William Langer is firmly established as a legend in North Dakota history. The legend began during his controversial terms as attorney general (1916-1920) and governor (1932-1934 and 1936-1938). A maverick in the United States Senate after his election to the upper chamber in 1940, admirers saw him as a civil libertarian and a defender of the "common man." The loyalty and devotion of his constituents increased over the years because of his willingness to do favors for them and because of his considerable campaign skills. However, a study of his papers, the Congressional Record, and newspaper and magazine articles reveals that Langer introduced few bills that were enacted into law. In addition, he was not taken seriously by his fellow Senators and often devoted his time in Congress to the obstruction of Senate business.

The first chapter outlines Langer's career before he entered the Senate in 1941, paying particular attention to the development of his political ideas and strategies. The second chapter is an assessment of Langer's peculiar habits in the Senate, as well as a summation of the the views of his colleagues and of the national media towards the North Dakotan.

Chapter three questions the notion that Langer was a humanitarian liberal by concluding that his advocacy of liberal causes was severely limited by his inability to translate his ideas into law. Few of Langer's proposals were taken seriously; his civil rights proposals in particular were usually intended to obstruct Senate business by fostering heated debate.
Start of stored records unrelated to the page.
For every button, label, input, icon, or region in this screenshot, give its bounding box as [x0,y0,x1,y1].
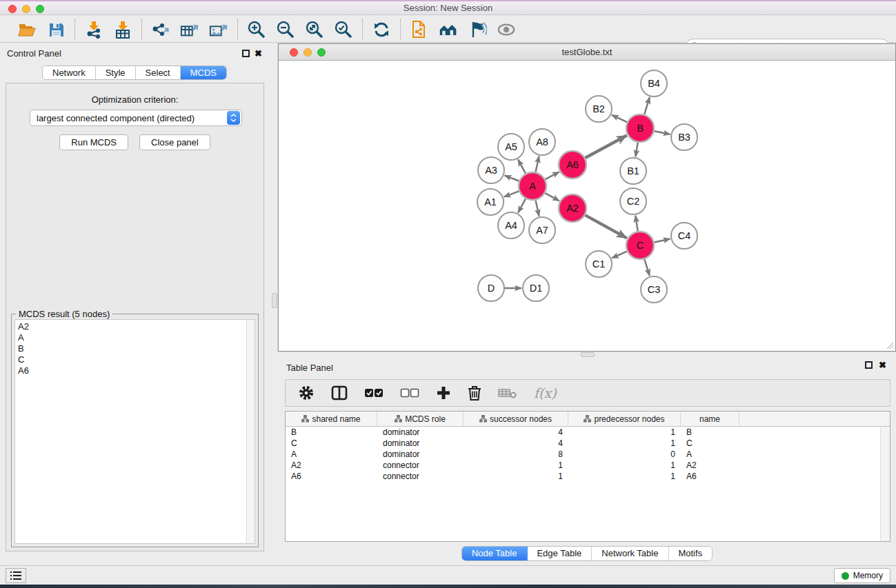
node-D[interactable]: D [478,275,504,301]
node-B1[interactable]: B1 [620,158,646,184]
open-file-icon[interactable] [17,20,37,39]
column-header-predecessor-nodes[interactable]: predecessor nodes [568,412,681,426]
tab-mcds[interactable]: MCDS [181,66,226,79]
mcds-result-item[interactable]: C [18,354,246,365]
mcds-result-item[interactable]: B [18,343,246,354]
node-D1[interactable]: D1 [523,275,549,301]
node-A3[interactable]: A3 [478,157,504,183]
edge-B-B3[interactable] [655,131,670,134]
memory-button[interactable]: Memory [834,568,890,583]
run-mcds-button[interactable]: Run MCDS [59,134,128,150]
node-C[interactable]: C [626,232,654,259]
edge-C-C2[interactable] [635,216,638,232]
edge-C-C4[interactable] [655,239,670,242]
edge-B-B4[interactable] [644,97,650,114]
close-panel-button[interactable]: Close panel [139,134,210,150]
node-C3[interactable]: C3 [641,276,667,303]
edge-A-A2[interactable] [545,193,559,201]
node-B3[interactable]: B3 [671,124,697,150]
node-C1[interactable]: C1 [586,251,612,277]
export-table-icon[interactable] [180,20,199,39]
column-header-shared-name[interactable]: shared name [286,412,377,426]
delete-column-icon[interactable] [468,385,481,401]
table-row[interactable]: Cdominator41C [286,438,880,449]
table-row[interactable]: A2connector11A2 [286,460,880,471]
node-A2[interactable]: A2 [559,194,586,222]
node-A8[interactable]: A8 [529,129,555,155]
network-close-button[interactable] [290,48,298,57]
table-scrollbar[interactable] [880,427,890,541]
import-network-icon[interactable] [84,20,103,39]
network-window-titlebar[interactable]: testGlobe.txt [279,44,895,61]
node-C4[interactable]: C4 [671,223,697,249]
close-window-button[interactable] [8,5,17,13]
tab-network-table[interactable]: Network Table [592,547,668,560]
column-layout-icon[interactable] [331,385,348,401]
export-image-icon[interactable] [209,20,228,39]
mcds-result-item[interactable]: A6 [18,365,246,376]
node-A5[interactable]: A5 [498,134,524,160]
zoom-window-button[interactable] [36,5,44,13]
minimize-window-button[interactable] [22,5,30,13]
table-float-panel-icon[interactable] [865,361,873,369]
edge-B-B2[interactable] [612,115,627,122]
window-resize-grip[interactable] [884,340,894,349]
edge-A-A7[interactable] [535,201,539,216]
zoom-out-icon[interactable] [276,20,295,39]
edge-A-A4[interactable] [518,199,526,212]
edge-A-A6[interactable] [546,172,559,179]
tab-style[interactable]: Style [96,66,136,79]
import-table-icon[interactable] [113,20,132,39]
hide-graphics-details-icon[interactable] [468,20,487,39]
node-A4[interactable]: A4 [498,212,524,239]
zoom-in-icon[interactable] [247,20,266,39]
edge-C-C1[interactable] [612,252,627,258]
edge-C-C3[interactable] [644,259,649,276]
table-row[interactable]: A6connector11A6 [286,471,880,482]
save-session-icon[interactable] [46,20,66,39]
edge-A-A1[interactable] [504,191,519,196]
criterion-dropdown[interactable]: largest connected component (directed) [30,110,242,126]
zoom-selected-icon[interactable] [334,20,353,39]
vertical-split-handle[interactable] [272,293,277,308]
node-B2[interactable]: B2 [586,96,612,122]
column-header-successor-nodes[interactable]: successor nodes [464,412,568,426]
mcds-result-item[interactable]: A2 [18,321,246,332]
tab-motifs[interactable]: Motifs [668,547,712,560]
mcds-result-item[interactable]: A [18,332,246,343]
network-minimize-button[interactable] [303,48,312,57]
node-B[interactable]: B [626,114,654,142]
node-A[interactable]: A [519,172,546,200]
tab-network[interactable]: Network [43,66,96,79]
edge-B-B1[interactable] [635,143,637,157]
node-A6[interactable]: A6 [559,151,586,179]
open-session-from-file-icon[interactable] [410,20,429,39]
home-views-icon[interactable] [439,20,458,39]
select-all-icon[interactable] [364,388,384,398]
table-settings-icon[interactable] [298,385,315,401]
edge-A-A8[interactable] [535,156,539,172]
add-column-icon[interactable] [436,385,451,401]
network-zoom-button[interactable] [317,48,326,57]
tab-node-table[interactable]: Node Table [462,547,528,560]
node-B4[interactable]: B4 [641,70,667,97]
task-history-button[interactable] [6,568,26,583]
node-A1[interactable]: A1 [477,189,504,215]
edge-A-A5[interactable] [518,159,526,173]
close-panel-icon[interactable]: ✖ [255,48,262,59]
edge-A6-B[interactable] [585,135,626,158]
export-network-icon[interactable] [151,20,170,39]
show-graphics-details-icon[interactable] [497,20,516,39]
node-A7[interactable]: A7 [529,217,555,243]
node-C2[interactable]: C2 [620,188,646,214]
column-header-mcds-role[interactable]: MCDS role [377,412,464,426]
table-row[interactable]: Adominator80A [286,449,880,460]
edge-A2-C[interactable] [585,215,626,238]
network-canvas[interactable]: B4B2BB3A8A5A6A3B1AC2A1A2A4A7C4CC1C3DD1 [279,61,895,351]
refresh-icon[interactable] [372,20,391,39]
mcds-result-scrollbar[interactable] [246,320,255,543]
table-close-panel-icon[interactable]: ✖ [879,360,886,370]
tab-select[interactable]: Select [136,66,181,79]
deselect-all-icon[interactable] [400,388,419,398]
edge-A-A3[interactable] [505,176,519,181]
Chapter four examines Langer's opposition to the Internal Security Act of 1950 and concludes that, although Langer argued against the Act on civil libertarian grounds, his opposition was actually based on the limits the Act placed on immigration by Germans.

Chapter five details Langer's response to the McCarthy era and concludes that, although he never hesitated to employ anti-communist rhetoric, Langer can be properly placed in neither the McCarthyite nor the anti-McCarthyite camp.